Generac shares historically traded with an enterprise value of around 12 to 15 times earnings before interest, taxes, depreciation, and amortization (EBITDA); however, that ratio ballooned to over 40 in 2021 as revenue spiked by more than 50% during the year. 

GNRC EV to EBITDA Chart

GNRC EV to EBITDA data by YCharts

From this lofty valuation, Generac stock sold off harshly as the home standby generator market slowed -- leaving the company's sales to grow by "only" 15% year over year in its most recent quarter.

However, management believes this market will gradually rebound in 2023. Better yet, its clean energy, commercial, and industrial segments should experience substantial growth buoyed by megatrends in their niches, such as the rapid uptake of electric vehicles.

The stock is now trading at its lowest EV-to-EBITDA ratio in the last decade, and curious investors could dollar-cost average into a starter position with Generac and let the company's performance compound returns over the long haul.

3. Align Technology

Despite facing a staggering 70% drop in 2022, Align Technology shares have risen sevenfold in the past decade thanks to the continued success of the company's Invisalign clear aligners.

Helping spur this drop were incredibly tough, stimulus-aided comparable figures from 2021 and patent expirations around some of Invisalign's core technologies. This has opened the company up to competition from generic sources and will test its ability to rely on branding to maintain its once-strong pricing power.

With sales declining 12% year over year during the third quarter, it may feel like the investment thesis in Align is beginning to fall apart. However, it is vital for investors to zoom out just a bit and remember that despite the company's struggles in 2022, its revenue and cash from operations have increased, regardless of volatility, over the last five years.

ALGN Cash from Operations (TTM) Chart

ALGN Cash from Operations (TTM) data by YCharts

Even with this recent decline in its cash from operations, Align trades well below its average price-to-operating-cash-flow ratio of 34 over the last decade.

ALGN Price to CFO Per Share (TTM) Chart

ALGN Price to CFO Per Share (TTM) data by YCharts

The company registered its 14 millionth Invisalign patient in Q3 and believes over 500 million people globally could benefit from its aligners and retainers, offering a compelling growth runway for investors.

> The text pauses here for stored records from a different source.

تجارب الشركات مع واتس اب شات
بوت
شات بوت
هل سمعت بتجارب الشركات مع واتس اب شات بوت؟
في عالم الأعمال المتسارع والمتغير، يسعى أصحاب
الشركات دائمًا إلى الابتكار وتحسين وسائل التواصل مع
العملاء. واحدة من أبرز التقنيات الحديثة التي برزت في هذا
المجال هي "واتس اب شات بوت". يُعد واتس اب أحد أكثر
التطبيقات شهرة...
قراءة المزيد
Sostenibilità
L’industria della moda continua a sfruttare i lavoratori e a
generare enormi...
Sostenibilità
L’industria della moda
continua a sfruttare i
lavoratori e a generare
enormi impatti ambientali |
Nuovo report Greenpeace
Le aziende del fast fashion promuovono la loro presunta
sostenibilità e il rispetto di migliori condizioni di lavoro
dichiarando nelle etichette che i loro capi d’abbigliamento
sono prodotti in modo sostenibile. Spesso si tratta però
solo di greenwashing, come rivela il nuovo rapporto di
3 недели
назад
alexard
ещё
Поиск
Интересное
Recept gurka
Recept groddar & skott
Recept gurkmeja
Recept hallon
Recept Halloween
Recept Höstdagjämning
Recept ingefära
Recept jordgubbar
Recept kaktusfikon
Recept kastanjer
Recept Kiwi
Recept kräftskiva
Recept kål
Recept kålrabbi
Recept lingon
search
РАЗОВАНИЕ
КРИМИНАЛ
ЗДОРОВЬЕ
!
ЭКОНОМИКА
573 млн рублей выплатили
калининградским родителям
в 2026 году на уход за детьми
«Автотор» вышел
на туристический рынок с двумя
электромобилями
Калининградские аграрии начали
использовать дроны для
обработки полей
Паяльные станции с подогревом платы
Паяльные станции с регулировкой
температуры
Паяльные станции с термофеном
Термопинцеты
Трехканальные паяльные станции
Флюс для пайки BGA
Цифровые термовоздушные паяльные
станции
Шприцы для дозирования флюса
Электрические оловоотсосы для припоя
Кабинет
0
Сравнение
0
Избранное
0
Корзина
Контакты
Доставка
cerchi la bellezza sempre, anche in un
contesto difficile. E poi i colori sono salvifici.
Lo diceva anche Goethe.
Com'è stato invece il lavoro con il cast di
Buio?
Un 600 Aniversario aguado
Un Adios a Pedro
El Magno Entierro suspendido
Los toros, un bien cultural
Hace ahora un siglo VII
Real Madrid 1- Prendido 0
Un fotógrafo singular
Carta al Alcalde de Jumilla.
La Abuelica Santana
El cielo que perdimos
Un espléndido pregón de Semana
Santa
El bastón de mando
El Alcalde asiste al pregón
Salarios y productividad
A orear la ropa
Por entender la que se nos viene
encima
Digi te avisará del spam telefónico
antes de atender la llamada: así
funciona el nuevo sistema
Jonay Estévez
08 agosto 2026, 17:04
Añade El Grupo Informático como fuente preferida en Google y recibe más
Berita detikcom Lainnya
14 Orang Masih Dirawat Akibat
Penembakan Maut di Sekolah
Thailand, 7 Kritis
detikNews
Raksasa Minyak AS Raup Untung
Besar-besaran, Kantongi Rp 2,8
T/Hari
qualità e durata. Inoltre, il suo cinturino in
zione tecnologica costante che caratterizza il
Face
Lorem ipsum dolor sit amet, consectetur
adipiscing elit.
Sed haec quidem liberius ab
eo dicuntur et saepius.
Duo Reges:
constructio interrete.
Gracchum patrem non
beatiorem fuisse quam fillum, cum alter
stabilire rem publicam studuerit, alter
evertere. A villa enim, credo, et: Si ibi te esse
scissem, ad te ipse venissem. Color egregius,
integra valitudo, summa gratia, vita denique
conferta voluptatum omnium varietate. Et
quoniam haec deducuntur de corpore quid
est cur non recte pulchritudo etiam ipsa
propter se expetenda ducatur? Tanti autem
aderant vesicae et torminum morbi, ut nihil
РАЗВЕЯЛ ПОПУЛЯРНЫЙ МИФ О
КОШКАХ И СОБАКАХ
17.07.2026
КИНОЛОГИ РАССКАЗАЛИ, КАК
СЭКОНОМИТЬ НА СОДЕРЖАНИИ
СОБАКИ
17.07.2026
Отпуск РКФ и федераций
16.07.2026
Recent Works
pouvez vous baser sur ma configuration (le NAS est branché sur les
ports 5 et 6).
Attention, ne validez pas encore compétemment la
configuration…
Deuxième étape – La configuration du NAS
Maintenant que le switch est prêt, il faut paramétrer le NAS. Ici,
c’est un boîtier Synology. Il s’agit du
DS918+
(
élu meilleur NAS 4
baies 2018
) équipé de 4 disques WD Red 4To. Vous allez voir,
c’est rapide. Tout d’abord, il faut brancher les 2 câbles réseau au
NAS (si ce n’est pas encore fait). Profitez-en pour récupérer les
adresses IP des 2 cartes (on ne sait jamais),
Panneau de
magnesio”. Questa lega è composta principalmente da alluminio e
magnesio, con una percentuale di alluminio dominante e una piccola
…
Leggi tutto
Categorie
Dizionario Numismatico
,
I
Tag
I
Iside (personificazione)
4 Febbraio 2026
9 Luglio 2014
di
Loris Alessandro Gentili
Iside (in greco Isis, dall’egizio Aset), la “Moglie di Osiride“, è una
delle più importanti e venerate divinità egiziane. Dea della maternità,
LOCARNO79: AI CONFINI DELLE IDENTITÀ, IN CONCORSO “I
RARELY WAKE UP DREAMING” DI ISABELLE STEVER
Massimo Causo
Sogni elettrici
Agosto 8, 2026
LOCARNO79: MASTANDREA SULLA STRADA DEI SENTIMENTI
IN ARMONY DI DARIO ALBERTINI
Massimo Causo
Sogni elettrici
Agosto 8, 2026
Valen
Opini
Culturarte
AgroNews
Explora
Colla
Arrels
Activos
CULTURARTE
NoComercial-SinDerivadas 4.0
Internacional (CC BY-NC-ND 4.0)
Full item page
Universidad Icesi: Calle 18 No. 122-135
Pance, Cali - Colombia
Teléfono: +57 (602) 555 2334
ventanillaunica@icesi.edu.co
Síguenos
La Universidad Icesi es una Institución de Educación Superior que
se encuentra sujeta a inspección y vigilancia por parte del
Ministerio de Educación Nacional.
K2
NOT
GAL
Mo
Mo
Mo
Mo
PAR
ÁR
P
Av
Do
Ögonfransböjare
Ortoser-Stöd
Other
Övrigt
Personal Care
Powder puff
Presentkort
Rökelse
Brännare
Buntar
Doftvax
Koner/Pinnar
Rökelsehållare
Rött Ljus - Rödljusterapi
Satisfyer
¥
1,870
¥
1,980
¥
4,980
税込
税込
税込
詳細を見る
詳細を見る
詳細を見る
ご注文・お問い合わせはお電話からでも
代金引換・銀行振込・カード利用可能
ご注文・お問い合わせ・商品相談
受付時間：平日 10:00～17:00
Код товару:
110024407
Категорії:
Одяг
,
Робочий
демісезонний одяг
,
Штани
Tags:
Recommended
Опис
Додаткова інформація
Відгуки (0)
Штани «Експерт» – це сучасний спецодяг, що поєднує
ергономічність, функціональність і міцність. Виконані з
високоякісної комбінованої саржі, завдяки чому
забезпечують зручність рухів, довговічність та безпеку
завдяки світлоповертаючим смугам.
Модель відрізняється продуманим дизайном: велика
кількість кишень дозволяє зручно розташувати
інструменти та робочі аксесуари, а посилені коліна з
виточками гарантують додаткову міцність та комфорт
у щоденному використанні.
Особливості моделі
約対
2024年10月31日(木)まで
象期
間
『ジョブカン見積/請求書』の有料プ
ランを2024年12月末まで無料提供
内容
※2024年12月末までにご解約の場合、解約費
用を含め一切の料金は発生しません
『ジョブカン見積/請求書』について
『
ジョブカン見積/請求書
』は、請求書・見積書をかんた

With less than 50% of sales coming from international markets, Align's worldwide growth story is still in its infancy -- especially if it can effectively fight competition from cheaper, generic versions of its products.

While the target market for Align's products is massive, its valuation is still a bit rich for a consumer discretionary business facing negative growth rates recently. While these declines could be temporary, Align's increased competition makes it look more like a falling knife right now, so investors may want to see a return to growth before buying.